We are advising Executors to assume that carryover basis is the law. This means that the Executor needs to ascertain the cost basis of the decedent’s assets unless the total value of the assets is less than $1.3 million, or is less than $4.3 million if the decedent was married and leaves at least $3 million of assets to the spouse or a qualified marital trust. Fortunately, most publicly traded securities held in brokerage accounts now list the cost basis. Determining the cost basis of various other assets such as furniture, artwork, real estate and interests in closely held businesses is not so easy.

One revocable trust has a large holding in a single stock. The stock has performed well since the time of the decedent’s death and the Trustee would like to sell a substantial portion of this position. However, the decedent’s basis in the stock was very low and the beneficiaries do not want the Trustee to sell and incur a large capital gains tax. If carryover basis is repealed and stepped-up basis is restored, everyone will be delighted to sell the stock. By the time the law is settled, the value of the stock may have declined precipitously.

Another revocable trust makes a large charitable bequest that will only occur if federal estate taxes are reinstated retroactively. Neither the charity nor the alternate takers can make plans until the law is settled.

Another estate holds significant real estate holdings. The Executor would prefer not to sell the real estate in the current market. Sales are not necessary if there are no federal estate taxes, but sales will be necessary if federal estate taxes are reinstated retroactively. Waiting until the law is settled may be too late to raise money in time to pay taxes if that becomes necessary.
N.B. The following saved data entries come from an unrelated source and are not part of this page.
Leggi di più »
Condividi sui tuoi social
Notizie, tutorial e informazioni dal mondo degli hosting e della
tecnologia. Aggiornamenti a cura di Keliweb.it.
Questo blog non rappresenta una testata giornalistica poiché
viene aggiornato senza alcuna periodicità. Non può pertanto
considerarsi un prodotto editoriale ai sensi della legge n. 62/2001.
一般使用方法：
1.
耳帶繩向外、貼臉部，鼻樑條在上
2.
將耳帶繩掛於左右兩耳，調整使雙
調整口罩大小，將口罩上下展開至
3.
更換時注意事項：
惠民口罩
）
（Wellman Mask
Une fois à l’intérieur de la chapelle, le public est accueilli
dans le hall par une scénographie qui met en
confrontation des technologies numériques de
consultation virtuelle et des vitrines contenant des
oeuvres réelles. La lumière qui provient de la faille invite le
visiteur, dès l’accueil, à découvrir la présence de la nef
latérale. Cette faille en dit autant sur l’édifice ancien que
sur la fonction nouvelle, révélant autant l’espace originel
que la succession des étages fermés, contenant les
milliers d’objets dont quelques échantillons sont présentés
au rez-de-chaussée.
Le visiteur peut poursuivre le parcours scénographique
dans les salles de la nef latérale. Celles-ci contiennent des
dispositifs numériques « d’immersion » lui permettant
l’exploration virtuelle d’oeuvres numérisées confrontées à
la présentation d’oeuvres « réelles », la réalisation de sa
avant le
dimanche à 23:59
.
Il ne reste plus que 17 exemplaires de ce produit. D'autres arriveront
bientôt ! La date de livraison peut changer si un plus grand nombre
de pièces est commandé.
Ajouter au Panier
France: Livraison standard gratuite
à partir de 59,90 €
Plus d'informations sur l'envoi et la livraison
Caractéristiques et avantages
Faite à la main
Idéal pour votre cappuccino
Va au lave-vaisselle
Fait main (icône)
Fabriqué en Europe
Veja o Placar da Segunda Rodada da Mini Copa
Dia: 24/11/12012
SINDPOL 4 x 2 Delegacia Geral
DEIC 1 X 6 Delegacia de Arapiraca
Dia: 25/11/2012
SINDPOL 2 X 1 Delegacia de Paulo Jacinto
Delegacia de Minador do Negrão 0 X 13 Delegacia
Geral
There are numerous income tax planning issues that must be addressed due to carryover basis and all of its complicated rules. There are also carryover basis strategies that should be considered prior to death when you know that death is imminent but have at least a few days to make changes. I plan to discuss these strategies in a future article.

Because of the Tennessee inheritance tax, Executors still have to obtain date of death values, and perhaps alternate valuation date values, for all assets owned by the decedent. This means that Executors for estates of 2010 decedents have more to do than ever before.